Ravi muttered that he’d forgotten something and had to go back.
“See you tomorrow, then. Have a good one.”
Ravi went up the stairs as fast as he could, unshouldering his pack, dodging the downward flow. Passing a cluster of deserted work stations, he scrabbled for the Bic. His flight had carried him, instinctively, away from the e-zone. Hedged with room dividers, this unfamiliar part of the office had the look of a maze. At any moment, Laura Fraser’s rusty eyes might hook into his spine. It took only a couple of seconds to reach around a door into an empty office, place the pen on a desk and move away.
Angie Segal said, “I have to show you this.” She had attended a conference at which a Colombian lawyer delivered a talk, she told Ravi. “It was about the history of human rights abuses in his country. There was a period in Colombia when the military mutilated bodies before dumping them.” A stapled document came across the desk. “Page four.” Ravi glanced at the diagram—briefly. He had never thought of Angie Segal as a cruel person.

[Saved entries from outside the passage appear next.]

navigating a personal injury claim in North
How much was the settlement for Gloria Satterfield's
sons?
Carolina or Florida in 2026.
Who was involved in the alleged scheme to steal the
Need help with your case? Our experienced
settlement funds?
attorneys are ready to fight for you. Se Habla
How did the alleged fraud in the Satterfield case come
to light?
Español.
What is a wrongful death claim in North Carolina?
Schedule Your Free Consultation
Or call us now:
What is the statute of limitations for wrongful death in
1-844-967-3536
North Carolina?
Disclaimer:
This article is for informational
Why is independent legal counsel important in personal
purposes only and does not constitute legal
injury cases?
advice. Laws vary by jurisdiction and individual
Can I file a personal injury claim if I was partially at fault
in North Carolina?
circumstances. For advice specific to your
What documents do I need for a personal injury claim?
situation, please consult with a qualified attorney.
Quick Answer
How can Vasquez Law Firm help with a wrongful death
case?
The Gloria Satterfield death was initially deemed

Her mobile was playing the little tune that signaled an incoming text. Angie crumpled a fluted paper cup that had held a chocolate: Ravi had stopped off to buy her the biggest and most expensive box he could find. She rose and came around to Ravi’s side of the desk. Her breath smelled of sugar. “What was done to your wife—I don’t want you to leave here thinking that the way she was killed was personal, that someone who knew about that prediction in her horoscope was behind it. Long before she was born, professional murderers were turning people into vases on the other side of the world. All kinds of knowledge travel. Security forces learn from each other.” Angie Segal squared her narrow shoulders: she was a child preparing to recite a lesson. “If you go back, I truly believe you’ll be at risk.”
Earlier she had said, “Going back frightens you. I can see it does.” That was true, so there was no answering it. Ravi knew that everything Angie said was said for the best—it wasn’t her fault that to him the best no longer meant a place where he would be safe. A grave, too, is free of danger. Like Freda, Angie had done whatever she could to help him, and he had behaved badly with both women. Ravi acknowledged it not as self-reproach but as proof that he couldn’t be helped.
He apologized again for wasting Angie’s time. “What about this?” she said. She might have been selecting a chocolate from the assortment, determined to come up with one he would enjoy. “Why don’t you stay long enough to get your residency? You could go home afterwards, see how you find things there, come back if you have concerns.” Ravi saw himself strapped to a seat inside a silver capsule, wafted back and forth across sunsets; a connoisseur of clouds, he belonged nowhere. The suggestion was rational, kind and made no sense. For a start, there was the cost. A child in his country could have told Angie Segal that.
She walked him to the lift. She placed her small, bitten hand in his and produced a last violet-stuck praline. “You might have children one day. The right to live here could be something they’d appreciate.” What Angie hadn’t understood was that some sweets are flavored with ashes.
In the street, sacred ibis were high-stepping through the day’s discards like aristocrats picking their way through filth. When Ravi had called Varunika, she listened to him in silence before saying, “I hope you’re not imagining I’ll cook and clean for you. I’m not coming back to be anyone’s servant.” But Priya, whose reaction to his news Ravi had dreaded, was elated. One of her stepsons had recently announced that he intended to immigrate to Malaysia. Priya, radiating maturity and kindly concern, would now be able to draw his wife aside and say, “You know I never interfere, Sharmala, but I wonder if you have considered every angle? You see, my brother…”
At Circular Quay, the deep blue evening was as large as temptation. Ravi went into the station and up the stairs; a train was just pulling out. What remained was the bridge, the ferries, the opera house: the harbor was a casket lidded with light. How could he have chosen history over that marvel? He asked Malini, Will you be waiting? How will I live? No one answered. Ravi dragged his gaze from the view and saw that he was alone on
the marvelous platform.
But overhead a promise appeared: quite soon now, the train that he needed would arrive.